=== Begin Enclosure ===

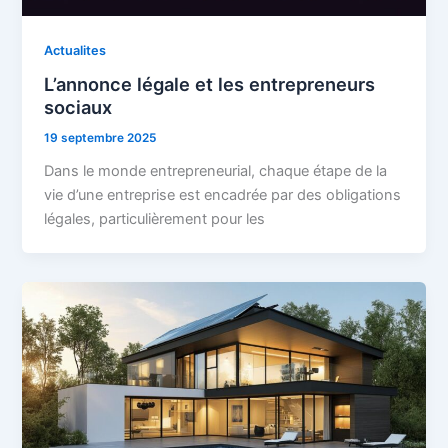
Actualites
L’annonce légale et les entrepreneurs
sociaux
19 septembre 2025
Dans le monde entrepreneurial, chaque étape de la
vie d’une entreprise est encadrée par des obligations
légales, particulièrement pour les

=== End Enclosure ===
=== Begin Enclosure ===

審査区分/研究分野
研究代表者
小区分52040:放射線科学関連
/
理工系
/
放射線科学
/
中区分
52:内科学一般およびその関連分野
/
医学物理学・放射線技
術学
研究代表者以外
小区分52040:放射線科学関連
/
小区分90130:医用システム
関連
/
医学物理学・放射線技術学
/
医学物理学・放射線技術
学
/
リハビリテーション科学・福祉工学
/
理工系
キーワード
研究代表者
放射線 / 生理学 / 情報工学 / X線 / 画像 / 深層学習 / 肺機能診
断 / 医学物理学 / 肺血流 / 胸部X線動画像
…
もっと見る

=== End Enclosure ===
=== Begin Enclosure ===

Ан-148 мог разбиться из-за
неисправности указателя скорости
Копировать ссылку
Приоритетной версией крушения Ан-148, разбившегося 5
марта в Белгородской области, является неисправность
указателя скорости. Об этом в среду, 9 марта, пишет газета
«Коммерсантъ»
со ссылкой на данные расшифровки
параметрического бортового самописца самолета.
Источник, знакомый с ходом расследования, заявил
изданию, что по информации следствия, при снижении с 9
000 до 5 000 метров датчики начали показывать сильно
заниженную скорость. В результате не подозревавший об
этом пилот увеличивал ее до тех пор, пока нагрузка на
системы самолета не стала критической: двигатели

=== End Enclosure ===

◆ Problem to solve:
Your task is to retype the entries verbatim, starting with the line that holds "заниженную скорость. В" and stopping after the line that holds "системы самолета не".

◆ Result of the task:
заниженную скорость. В результате не подозревавший об
этом пилот увеличивал ее до тех пор, пока нагрузка на
системы самолета не стала критической: двигатели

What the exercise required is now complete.